The most notable change in my life as of late is moving more than 2,000 miles across the country from my hometown of St. Louis to San Francisco. Ever since a family vacation to California when I was seven years old, I’ve been enamored with the warm sunshine, crashing ocean waves, and incredibly tall palm trees here. Though it seemed natural that my first chance to live in California might come during college, it unfortunately never happened, as my OCD developed quickly and intensely. As my list of desirable universities shrank due to personal academic preferences, it also narrowed out of fear for being far from the safety of home.
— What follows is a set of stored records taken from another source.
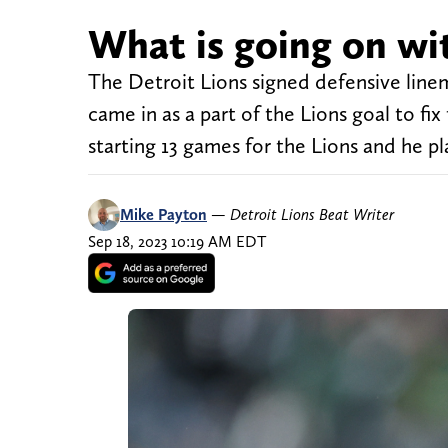
What is going on wit
The Detroit Lions signed defensive linem
came in as a part of the Lions goal to fi
starting 13 games for the Lions and he pl
Mike Payton
—
Detroit Lions Beat Writer
Sep 18, 2023 10:19 AM EDT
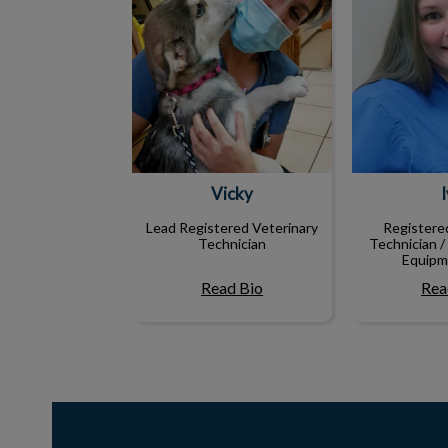
Vicky
Lead Registered Veterinary
Registere
Technician
Technician /
Equipm
Read Bio
Rea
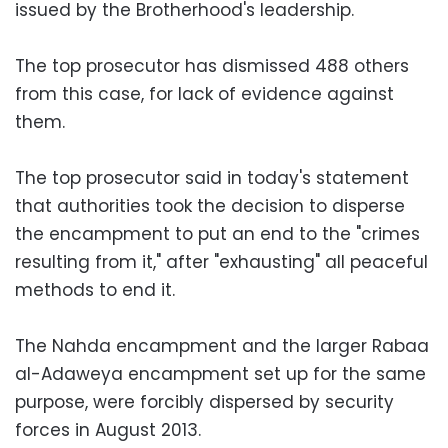
issued by the Brotherhood's leadership.
The top prosecutor has dismissed 488 others
from this case, for lack of evidence against
them.
The top prosecutor said in today's statement
that authorities took the decision to disperse
the encampment to put an end to the "crimes
resulting from it," after "exhausting" all peaceful
methods to end it.
The Nahda encampment and the larger Rabaa
al-Adaweya encampment set up for the same
purpose, were forcibly dispersed by security
forces in August 2013.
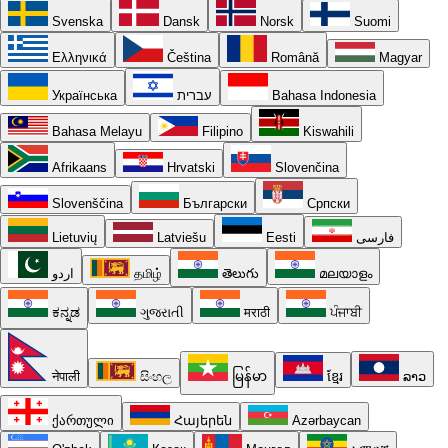
Svenska
Dansk
Norsk
Suomi
Ελληνικά
Čeština
Română
Magyar
Українська
עברית
Bahasa Indonesia
Bahasa Melayu
Filipino
Kiswahili
Afrikaans
Hrvatski
Slovenčina
Slovenščina
Български
Српски
Lietuvių
Latviešu
Eesti
فارسی
اردو
தமிழ்
తెలుగు
മലയാളം
ಕನ್ನಡ
ગુજરાતી
मराठी
ਪੰਜਾਬੀ
नेपाली
සිංහල
မြန်မာ
ខ្មែរ
ລາວ
ქართული
Հայերեն
Azərbaycan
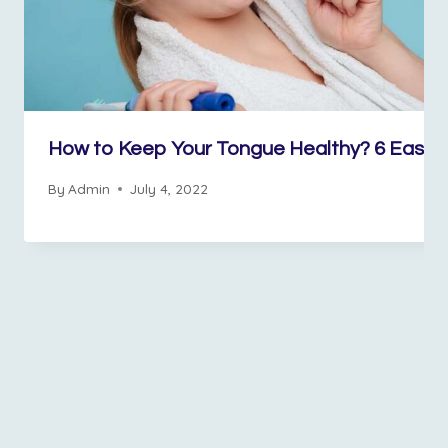
How to Keep Your Tongue Healthy? 6 Easy 
By
Admin
July 4, 2022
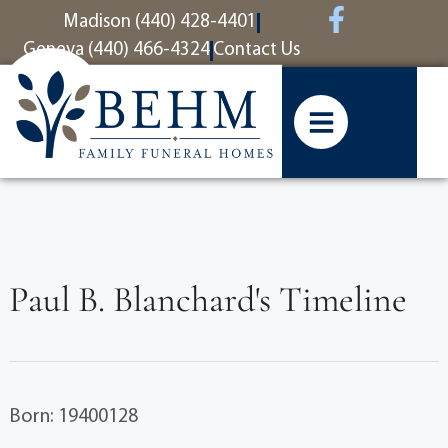
content
Madison (440) 428-4401
Geneva (440) 466-4324
Contact Us
Paul B. Blanchard's Timeline
Born: 19400128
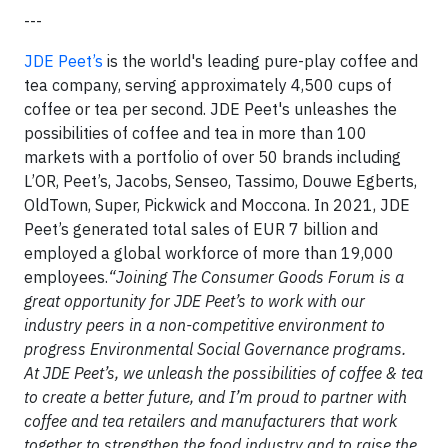
---
JDE Peet’s
is the world's leading pure-play coffee and
tea company, serving approximately 4,500 cups of
coffee or tea per second. JDE Peet's unleashes the
possibilities of coffee and tea in more than 100
markets with a portfolio of over 50 brands including
L’OR, Peet’s, Jacobs, Senseo, Tassimo, Douwe Egberts,
OldTown, Super, Pickwick and Moccona. In 2021, JDE
Peet’s generated total sales of EUR 7 billion and
employed a global workforce of more than 19,000
employees.
“Joining The Consumer Goods Forum is a
great opportunity for JDE Peet’s to work with our
industry peers in a non-competitive environment to
progress Environmental Social Governance programs.
At JDE Peet’s, we unleash the possibilities of coffee & tea
to create a better future, and I’m proud to partner with
coffee and tea retailers and manufacturers that work
together to strengthen the food industry and to raise the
After one semester of college my OCD had an almost uncontrollable grip on me. Not only did I question my ability to stay in school, I slowly started to wonder if I’d ever become a resident of my beloved Golden State. After several years of family support, countless therapy sessions, time in intensive outpatient treatment, and two subsequent stays at the OCDI, I was able to get myself in a much better place and again began to see all the opportunities the world had to offer.
Freeing myself of the significant grip OCD had on me allowed me to get back to living my life. This transition, though positive, was anxiety provoking. Transitions for anyone, OCD sufferer or not, can trigger a strong dichotomy of excitement and anxiety. These changes can come in all varieties–starting a new school year, leaving residential treatment, living away from home for the first time, or getting married. It’s natural for changes to be anxiety provoking, but this concern should not prevent you from chasing your dreams.
It wasn’t easy for me to leave the comforts of home. And despite my wishes, every day hasn’t been a day at the beach (literally or figuratively). But while it was hard to leave the immediate support of family and friends, I realized I had to look out for my own dreams and desires, especially in spite of OCD.